# Problem to solve
In the material below, the required lines run from the one containing "Aplikasi Bel Sekolah Otomatis" through the one containing "السلام عليكم و رحمة الله و بركاته بسم الله و". Copy those lines exactly, ends included, and nothing else.

# Dataset extract
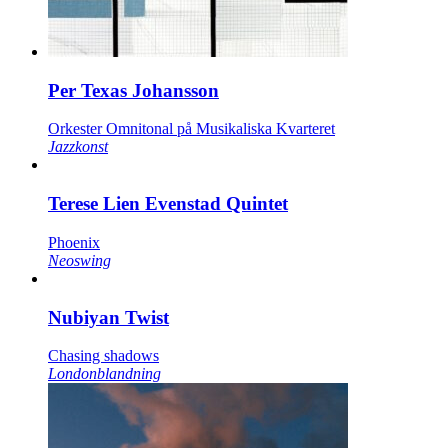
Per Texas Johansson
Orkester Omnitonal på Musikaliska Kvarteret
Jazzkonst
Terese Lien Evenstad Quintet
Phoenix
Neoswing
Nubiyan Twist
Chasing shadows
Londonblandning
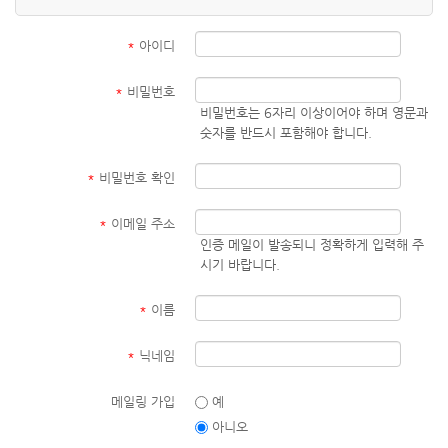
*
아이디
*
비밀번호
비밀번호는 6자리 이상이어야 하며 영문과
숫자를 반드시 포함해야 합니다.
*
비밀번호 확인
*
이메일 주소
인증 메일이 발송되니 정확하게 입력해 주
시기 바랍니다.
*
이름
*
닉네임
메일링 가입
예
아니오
--
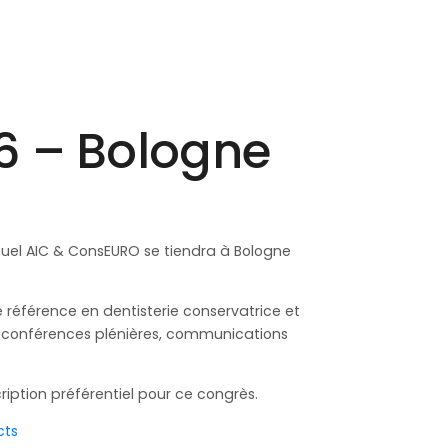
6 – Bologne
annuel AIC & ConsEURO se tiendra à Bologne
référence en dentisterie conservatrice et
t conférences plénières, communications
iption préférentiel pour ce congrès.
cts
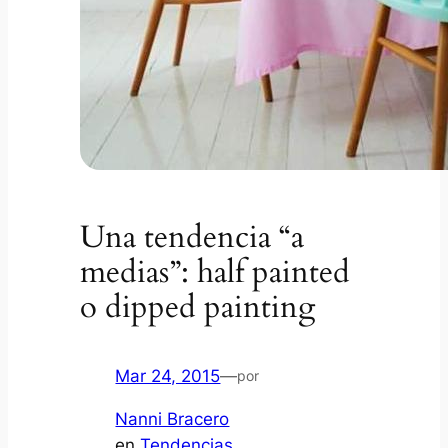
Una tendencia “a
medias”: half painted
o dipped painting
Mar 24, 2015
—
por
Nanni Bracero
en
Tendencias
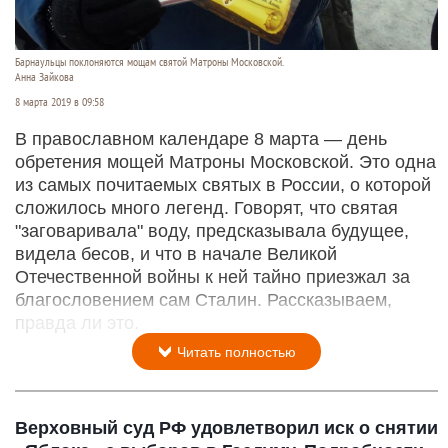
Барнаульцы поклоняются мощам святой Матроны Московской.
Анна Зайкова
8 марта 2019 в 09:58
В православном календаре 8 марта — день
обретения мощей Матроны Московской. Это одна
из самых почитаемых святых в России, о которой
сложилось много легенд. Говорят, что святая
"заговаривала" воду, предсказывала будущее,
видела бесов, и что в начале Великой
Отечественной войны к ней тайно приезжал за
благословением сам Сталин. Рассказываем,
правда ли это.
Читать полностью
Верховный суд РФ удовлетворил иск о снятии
...
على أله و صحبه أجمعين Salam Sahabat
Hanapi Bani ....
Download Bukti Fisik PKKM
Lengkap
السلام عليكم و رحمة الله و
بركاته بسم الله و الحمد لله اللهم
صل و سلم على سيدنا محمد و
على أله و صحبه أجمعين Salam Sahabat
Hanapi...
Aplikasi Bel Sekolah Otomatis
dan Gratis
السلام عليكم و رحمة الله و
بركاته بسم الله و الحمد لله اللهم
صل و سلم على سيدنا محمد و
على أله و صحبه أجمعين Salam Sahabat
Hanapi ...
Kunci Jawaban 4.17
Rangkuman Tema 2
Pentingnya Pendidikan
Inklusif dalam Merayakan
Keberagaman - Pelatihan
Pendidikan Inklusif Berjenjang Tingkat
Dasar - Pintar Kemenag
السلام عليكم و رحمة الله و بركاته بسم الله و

# Solution to the exercise
Aplikasi Bel Sekolah Otomatis
dan Gratis
السلام عليكم و رحمة الله و
بركاته بسم الله و الحمد لله اللهم
صل و سلم على سيدنا محمد و
على أله و صحبه أجمعين Salam Sahabat
Hanapi ...
Kunci Jawaban 4.17
Rangkuman Tema 2
Pentingnya Pendidikan
Inklusif dalam Merayakan
Keberagaman - Pelatihan
Pendidikan Inklusif Berjenjang Tingkat
Dasar - Pintar Kemenag
السلام عليكم و رحمة الله و بركاته بسم الله و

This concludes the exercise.